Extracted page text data
-------
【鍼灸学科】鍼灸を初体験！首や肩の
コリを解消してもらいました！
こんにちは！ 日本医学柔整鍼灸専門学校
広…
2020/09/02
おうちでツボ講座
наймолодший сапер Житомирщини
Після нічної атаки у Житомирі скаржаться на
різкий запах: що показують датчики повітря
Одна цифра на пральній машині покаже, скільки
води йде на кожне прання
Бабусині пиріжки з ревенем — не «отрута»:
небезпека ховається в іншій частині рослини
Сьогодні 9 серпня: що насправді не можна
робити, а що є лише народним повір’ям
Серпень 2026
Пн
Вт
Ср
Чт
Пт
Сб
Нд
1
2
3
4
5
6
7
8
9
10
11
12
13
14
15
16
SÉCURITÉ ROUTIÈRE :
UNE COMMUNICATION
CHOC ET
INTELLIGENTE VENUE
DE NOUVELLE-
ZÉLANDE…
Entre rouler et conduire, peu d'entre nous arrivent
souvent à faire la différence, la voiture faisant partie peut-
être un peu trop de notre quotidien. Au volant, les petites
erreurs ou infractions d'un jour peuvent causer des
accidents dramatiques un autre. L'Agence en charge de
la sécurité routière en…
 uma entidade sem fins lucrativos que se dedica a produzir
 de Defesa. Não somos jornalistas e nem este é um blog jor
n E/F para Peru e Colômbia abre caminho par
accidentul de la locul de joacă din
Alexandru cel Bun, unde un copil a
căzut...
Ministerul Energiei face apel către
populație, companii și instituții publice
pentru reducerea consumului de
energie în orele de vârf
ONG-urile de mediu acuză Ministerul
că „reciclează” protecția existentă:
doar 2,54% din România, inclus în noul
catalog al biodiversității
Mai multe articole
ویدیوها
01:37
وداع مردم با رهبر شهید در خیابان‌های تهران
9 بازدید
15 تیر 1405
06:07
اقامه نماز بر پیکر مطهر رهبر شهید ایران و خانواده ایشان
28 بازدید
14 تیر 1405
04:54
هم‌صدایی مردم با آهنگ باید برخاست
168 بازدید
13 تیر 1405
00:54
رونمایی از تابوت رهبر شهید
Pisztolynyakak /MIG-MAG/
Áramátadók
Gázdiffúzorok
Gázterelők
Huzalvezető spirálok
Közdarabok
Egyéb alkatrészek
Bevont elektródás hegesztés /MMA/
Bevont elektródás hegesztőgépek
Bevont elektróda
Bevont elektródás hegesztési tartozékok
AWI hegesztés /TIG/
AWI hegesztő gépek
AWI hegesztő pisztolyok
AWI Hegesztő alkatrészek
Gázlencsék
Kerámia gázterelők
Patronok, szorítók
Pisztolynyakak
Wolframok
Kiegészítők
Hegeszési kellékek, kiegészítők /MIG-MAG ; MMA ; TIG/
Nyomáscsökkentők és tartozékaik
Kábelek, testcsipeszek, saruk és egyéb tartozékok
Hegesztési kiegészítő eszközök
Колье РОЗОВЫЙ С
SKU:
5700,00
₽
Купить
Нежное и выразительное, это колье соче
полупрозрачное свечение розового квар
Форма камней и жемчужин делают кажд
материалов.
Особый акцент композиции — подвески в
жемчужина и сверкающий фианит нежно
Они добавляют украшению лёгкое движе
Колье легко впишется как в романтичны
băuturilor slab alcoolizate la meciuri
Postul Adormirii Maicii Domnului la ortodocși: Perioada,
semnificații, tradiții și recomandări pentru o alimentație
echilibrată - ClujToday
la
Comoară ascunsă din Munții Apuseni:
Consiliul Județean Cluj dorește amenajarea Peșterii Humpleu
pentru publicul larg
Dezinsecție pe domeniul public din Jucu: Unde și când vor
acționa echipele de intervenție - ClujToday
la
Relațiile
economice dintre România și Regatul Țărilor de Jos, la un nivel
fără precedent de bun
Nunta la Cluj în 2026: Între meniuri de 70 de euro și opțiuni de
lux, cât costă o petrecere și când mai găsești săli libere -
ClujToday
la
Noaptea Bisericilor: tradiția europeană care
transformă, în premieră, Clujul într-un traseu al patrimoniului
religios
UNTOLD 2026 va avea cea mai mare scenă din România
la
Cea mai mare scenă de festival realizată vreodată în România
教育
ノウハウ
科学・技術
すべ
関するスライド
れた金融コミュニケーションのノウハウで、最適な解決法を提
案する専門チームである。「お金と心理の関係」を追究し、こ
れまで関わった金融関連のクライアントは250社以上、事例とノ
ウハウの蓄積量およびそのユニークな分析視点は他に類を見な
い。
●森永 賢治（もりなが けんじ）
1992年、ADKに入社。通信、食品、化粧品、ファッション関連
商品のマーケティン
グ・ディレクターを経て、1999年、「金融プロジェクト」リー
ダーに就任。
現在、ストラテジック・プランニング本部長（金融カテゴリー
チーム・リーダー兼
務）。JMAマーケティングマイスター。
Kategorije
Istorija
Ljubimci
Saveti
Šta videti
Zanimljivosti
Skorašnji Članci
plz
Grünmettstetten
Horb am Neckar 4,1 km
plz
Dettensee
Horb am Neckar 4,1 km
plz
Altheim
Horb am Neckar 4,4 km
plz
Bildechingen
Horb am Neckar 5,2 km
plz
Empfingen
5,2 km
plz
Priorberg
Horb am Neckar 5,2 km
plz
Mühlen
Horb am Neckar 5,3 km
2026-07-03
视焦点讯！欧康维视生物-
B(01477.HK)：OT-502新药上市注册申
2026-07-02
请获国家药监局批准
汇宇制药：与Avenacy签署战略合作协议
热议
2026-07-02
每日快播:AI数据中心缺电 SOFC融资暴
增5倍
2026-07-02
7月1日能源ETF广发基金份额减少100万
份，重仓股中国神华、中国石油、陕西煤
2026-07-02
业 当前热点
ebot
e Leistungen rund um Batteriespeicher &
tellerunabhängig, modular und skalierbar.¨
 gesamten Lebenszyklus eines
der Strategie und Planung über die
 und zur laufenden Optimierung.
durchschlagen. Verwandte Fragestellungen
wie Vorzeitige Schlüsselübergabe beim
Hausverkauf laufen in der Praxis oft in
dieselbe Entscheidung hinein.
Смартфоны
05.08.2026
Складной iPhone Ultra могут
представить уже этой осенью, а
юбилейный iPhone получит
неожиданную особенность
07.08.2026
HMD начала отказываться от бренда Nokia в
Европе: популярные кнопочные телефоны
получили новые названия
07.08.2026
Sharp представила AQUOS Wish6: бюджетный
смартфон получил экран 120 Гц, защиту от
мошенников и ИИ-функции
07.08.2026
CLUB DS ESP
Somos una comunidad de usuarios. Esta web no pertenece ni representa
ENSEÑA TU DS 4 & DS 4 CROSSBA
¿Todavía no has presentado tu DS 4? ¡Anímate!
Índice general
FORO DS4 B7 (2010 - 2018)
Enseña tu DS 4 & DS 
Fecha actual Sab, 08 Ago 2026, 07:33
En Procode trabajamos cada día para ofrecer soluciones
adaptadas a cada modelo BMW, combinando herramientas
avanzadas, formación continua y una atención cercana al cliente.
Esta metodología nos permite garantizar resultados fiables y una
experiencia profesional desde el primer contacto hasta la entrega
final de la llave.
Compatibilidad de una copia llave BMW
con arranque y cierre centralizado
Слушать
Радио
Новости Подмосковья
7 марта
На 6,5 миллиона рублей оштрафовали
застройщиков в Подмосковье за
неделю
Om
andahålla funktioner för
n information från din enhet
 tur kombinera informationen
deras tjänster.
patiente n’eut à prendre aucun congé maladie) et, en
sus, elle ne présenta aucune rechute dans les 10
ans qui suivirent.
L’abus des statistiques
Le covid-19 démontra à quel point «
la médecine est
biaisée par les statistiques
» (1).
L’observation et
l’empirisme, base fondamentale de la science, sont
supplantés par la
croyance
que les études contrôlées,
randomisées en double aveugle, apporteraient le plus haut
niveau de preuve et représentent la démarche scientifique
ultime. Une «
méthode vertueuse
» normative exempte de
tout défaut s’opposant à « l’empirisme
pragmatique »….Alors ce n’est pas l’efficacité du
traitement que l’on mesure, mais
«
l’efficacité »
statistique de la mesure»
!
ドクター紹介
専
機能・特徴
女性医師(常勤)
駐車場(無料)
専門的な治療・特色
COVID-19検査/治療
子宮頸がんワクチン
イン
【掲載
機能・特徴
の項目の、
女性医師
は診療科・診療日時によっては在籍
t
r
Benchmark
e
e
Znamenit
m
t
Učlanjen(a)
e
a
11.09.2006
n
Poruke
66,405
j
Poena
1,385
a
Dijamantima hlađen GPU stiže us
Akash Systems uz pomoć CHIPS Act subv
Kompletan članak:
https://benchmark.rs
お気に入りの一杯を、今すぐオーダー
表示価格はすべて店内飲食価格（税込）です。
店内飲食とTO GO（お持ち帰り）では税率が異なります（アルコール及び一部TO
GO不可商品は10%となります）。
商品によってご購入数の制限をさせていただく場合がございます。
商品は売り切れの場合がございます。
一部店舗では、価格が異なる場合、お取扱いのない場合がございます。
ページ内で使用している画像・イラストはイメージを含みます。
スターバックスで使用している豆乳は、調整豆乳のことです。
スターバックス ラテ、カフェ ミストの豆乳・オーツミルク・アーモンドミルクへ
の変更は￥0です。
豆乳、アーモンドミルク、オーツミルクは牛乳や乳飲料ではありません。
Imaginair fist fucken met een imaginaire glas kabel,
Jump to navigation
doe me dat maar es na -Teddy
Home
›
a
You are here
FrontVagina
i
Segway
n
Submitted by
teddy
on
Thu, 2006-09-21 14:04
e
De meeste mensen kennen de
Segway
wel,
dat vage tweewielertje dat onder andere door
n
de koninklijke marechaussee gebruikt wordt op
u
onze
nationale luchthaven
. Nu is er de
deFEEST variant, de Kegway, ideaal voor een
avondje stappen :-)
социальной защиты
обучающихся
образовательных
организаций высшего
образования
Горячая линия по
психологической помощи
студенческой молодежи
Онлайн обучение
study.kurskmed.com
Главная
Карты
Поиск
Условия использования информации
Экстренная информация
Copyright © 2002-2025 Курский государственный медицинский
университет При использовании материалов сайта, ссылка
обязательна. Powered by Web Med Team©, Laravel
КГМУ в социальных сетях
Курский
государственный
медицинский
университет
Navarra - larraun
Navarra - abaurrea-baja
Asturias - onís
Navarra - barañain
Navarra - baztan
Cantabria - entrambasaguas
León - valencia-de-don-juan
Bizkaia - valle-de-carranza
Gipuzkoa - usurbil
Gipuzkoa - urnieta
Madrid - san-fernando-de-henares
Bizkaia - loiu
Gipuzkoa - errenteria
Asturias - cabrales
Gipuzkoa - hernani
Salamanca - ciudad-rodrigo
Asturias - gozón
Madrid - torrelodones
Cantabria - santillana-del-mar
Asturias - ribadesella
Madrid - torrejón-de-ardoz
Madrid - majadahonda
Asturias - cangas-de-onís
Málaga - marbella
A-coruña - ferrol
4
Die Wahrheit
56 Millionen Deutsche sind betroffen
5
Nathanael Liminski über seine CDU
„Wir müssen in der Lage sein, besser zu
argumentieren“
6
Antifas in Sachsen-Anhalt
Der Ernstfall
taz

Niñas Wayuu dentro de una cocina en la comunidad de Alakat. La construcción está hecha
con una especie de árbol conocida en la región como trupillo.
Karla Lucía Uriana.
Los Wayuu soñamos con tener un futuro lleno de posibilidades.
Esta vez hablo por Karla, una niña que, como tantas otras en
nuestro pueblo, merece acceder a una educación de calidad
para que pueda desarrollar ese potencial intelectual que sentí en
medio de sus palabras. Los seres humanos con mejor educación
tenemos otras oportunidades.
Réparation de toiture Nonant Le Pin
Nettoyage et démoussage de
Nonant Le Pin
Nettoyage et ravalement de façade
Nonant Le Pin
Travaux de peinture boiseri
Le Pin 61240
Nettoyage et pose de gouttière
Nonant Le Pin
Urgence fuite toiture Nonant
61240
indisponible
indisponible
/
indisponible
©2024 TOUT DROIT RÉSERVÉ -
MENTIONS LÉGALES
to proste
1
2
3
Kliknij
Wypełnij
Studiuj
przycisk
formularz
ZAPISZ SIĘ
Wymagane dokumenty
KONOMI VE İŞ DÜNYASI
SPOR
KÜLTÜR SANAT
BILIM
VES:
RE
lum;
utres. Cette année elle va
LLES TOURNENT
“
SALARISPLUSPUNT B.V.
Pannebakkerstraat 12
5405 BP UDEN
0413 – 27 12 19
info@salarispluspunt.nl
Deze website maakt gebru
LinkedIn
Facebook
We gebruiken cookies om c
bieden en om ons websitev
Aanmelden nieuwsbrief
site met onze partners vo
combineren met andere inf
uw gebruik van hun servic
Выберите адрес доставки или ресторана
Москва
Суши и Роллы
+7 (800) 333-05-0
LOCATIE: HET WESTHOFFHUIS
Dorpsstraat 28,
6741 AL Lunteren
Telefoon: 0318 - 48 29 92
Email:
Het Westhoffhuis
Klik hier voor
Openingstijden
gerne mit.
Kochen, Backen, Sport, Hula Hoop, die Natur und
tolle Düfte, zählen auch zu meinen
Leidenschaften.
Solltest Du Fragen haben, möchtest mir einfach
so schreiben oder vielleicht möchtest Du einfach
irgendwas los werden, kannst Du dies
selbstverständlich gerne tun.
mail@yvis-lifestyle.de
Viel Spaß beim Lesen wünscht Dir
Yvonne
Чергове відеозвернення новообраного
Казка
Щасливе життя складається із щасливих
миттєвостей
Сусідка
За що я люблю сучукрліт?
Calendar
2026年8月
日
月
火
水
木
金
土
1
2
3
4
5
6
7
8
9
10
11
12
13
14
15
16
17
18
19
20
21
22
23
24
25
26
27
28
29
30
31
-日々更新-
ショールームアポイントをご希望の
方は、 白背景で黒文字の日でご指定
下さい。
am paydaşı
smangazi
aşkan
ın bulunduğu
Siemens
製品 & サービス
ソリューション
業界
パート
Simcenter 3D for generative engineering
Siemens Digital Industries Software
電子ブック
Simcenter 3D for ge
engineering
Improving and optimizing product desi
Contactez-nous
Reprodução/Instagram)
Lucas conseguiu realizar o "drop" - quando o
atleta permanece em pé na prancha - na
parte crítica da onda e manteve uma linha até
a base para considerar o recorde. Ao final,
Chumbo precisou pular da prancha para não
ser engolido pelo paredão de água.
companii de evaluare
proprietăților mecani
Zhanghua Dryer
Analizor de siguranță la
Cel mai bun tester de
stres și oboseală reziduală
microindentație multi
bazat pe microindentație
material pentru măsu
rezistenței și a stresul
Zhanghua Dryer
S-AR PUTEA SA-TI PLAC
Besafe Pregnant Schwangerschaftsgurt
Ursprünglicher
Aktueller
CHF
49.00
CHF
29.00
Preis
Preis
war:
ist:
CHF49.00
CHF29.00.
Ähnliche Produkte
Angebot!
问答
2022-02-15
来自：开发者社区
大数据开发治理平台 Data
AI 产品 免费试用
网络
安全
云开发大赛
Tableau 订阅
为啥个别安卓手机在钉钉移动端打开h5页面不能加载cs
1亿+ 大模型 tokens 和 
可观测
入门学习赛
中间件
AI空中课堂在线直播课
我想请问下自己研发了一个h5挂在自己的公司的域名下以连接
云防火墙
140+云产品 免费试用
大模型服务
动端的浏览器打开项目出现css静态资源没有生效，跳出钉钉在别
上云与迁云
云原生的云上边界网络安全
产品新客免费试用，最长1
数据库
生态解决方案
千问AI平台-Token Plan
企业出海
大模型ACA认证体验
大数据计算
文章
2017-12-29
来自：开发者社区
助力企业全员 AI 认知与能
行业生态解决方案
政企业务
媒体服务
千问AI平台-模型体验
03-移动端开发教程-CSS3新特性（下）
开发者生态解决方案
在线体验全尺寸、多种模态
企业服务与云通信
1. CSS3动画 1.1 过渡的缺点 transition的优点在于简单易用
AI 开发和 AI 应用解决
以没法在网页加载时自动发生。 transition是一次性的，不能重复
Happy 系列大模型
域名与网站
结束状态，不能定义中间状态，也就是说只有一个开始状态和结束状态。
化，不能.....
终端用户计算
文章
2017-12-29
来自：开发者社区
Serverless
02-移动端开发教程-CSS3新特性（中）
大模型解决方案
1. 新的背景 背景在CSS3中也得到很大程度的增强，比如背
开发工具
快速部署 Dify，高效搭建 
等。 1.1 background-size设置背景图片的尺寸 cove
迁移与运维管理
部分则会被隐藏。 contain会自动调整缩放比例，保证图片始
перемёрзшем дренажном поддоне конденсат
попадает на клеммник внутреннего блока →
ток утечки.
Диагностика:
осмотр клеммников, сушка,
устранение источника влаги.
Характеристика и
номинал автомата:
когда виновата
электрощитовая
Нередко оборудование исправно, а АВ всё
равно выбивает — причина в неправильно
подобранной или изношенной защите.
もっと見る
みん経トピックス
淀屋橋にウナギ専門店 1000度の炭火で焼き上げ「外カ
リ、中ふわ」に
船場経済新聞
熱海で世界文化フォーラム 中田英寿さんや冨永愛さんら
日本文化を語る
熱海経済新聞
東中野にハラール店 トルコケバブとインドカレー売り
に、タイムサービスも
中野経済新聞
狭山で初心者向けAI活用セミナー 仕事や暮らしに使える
-------
Please retype the data exactly as it stands, from its first line down to the line that contains "Бабусині пиріжки з", then stop.

> Response below:
【鍼灸学科】鍼灸を初体験！首や肩の
コリを解消してもらいました！
こんにちは！ 日本医学柔整鍼灸専門学校
広…
2020/09/02
おうちでツボ講座
наймолодший сапер Житомирщини
Після нічної атаки у Житомирі скаржаться на
різкий запах: що показують датчики повітря
Одна цифра на пральній машині покаже, скільки
води йде на кожне прання
Бабусині пиріжки з ревенем — не «отрута»:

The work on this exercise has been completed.